BEGIN DATA
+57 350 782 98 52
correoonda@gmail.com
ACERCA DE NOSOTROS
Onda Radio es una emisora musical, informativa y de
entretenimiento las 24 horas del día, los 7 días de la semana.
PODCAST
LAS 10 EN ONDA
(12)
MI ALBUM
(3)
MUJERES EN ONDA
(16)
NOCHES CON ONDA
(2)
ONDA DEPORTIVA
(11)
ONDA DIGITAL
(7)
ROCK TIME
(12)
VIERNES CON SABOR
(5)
END DATA
*TASK DETAILS*.
Go through the data and copy each line exactly as it was written.

*SOLUTION*.
+57 350 782 98 52
correoonda@gmail.com
ACERCA DE NOSOTROS
Onda Radio es una emisora musical, informativa y de
entretenimiento las 24 horas del día, los 7 días de la semana.
PODCAST
LAS 10 EN ONDA
(12)
MI ALBUM
(3)
MUJERES EN ONDA
(16)
NOCHES CON ONDA
(2)
ONDA DEPORTIVA
(11)
ONDA DIGITAL
(7)
ROCK TIME
(12)
VIERNES CON SABOR
(5)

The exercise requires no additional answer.